Tweaking Contract Law for Confidentiality Agreements

Can you keep a secret? If you promise to, law generally will hold you to it, even over protests that your First Amendment rights say otherwise. The famous golf pro, Tiger Woods, is reportedly asking his wife for such an ironclad lifetime promise never to discuss publicly anything about their collapsed marriage.

Today’s globalized info-tech economy puts an increasing premium on the value of information, how it is used and by whom. For centuries, contract law has readily permitted contracting parties to agree to hold information confidential and law has recognized essentially unbridled party capacity to so commit, subject only to the usual rules on contract formation, interpretation and performance.

There seems little need to revisit those rules in the vast majority of contemporary contract settings, like those between parties of roughly equally bargaining power and protecting economic interests like trade secrets or interests of innocent third parties like children of divorcing parents.

But there appear to be increasing pockets of relationships where these traditional principles may require updating, including in contracts settling lawsuits arising from claims of clergy sexual abuse, non-disparagement agreements of employees when leaving employment, and perhaps even in emotionally charged settings like divorce settlement agreements, such as that being negotiated between Woods and his wife.

The divorce settlement context was addressed last year by the Connecticut Supreme Court, which enforced a wife’s commitment of perpetual silence about the matter, over First Amendment objections. That court, like most law and commentary, including by Richard Epstein and by Dan Solove and Neil Richards, follows a traditional distinction between contract law and tort law.

Claims that disclosure violates tort law, such as defamation doctrine, require heightened judicial scrutiny to balance the tort claim with First Amendment principles, but claims that disclosure violates a contractual promise do not.

The distinction’s rationale rests on how contract duties are voluntary, and tort duties are status-based impositions. The rationale is reinforced on the contract side by noting how contract law principles of duress, definiteness, unconscionability and public policy against illegal bargains may suffice to police coercive, equivocal, or obnoxious contractual commitments of non-disclosure.

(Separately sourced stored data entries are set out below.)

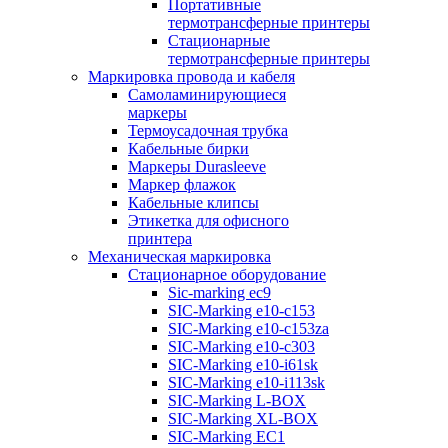
Портативные
термотрансферные принтеры
Стационарные
термотрансферные принтеры
Маркировка провода и кабеля
Самоламинирующиеся
маркеры
Термоусадочная трубка
Кабельные бирки
Маркеры Durasleeve
Маркер флажок
Кабельные клипсы
Этикетка для офисного
принтера
Механическая маркировка
Стационарное оборудование
Sic-marking ec9
SIC-Marking e10-c153
SIC-Marking e10-c153za
SIC-Marking e10-c303
SIC-Marking e10-i61sk
SIC-Marking e10-i113sk
SIC-Marking L-BOX
SIC-Marking XL-BOX
SIC-Marking EC1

For the vast run of cases, that distinction and those rationales will do. But contract law could add value by carving out a special place for confidentiality clauses, subjecting them to standards law applies to other particular clauses. After all, contract law does not give equal dignity to every clause in a contract or across contract types.

For example, heightened judicial scrutiny applies to covenants not to compete, liquidated damages clauses, and specific performance clauses in personal service contracts. Heightened scrutiny applies to arbitration clauses and other provisions that amount to waiver of a right to trial by jury and other due process rights.

Heightened requirements apply to contracts within the statute of frauds, requiring a writing signed by the party to be charged, and a tougher bargain test of consideration applies to contracts involving family members to manifest requisite intention to be bound.

Maintaining freedom of contract to promise confidentiality is vital, and there is no good reason to apply to the contract setting the principles applied in the tort setting. And contract law’s venerable policing doctrines go a long way here.

But recognizing the peculiar features of information and promises to keep things quiet may warrant an incremental updating of contract law, putting those clauses in the narrow class of contract clauses that get a little more scrutiny than the run of cases get.

It is not necessary to make an extreme adjustment, such as probing whether the scope and duration of a commitment to silence are reasonable or even insisting that separate consideration appear for the promise of silence.

More modest adjustments would do.  One could simply insist on showing that a party was represented by counsel and had an opportunity to negotiate the term.  Another might shift the burden of proof concerning the otherwise-standard requirements of waiver. 

You ought to be able to promise to keep a secret, and face legal sanctions if you breach.  But the promise is not exactly like a promise to repay a loan or install electrical work.  It doesn’t have to be treated the same way either.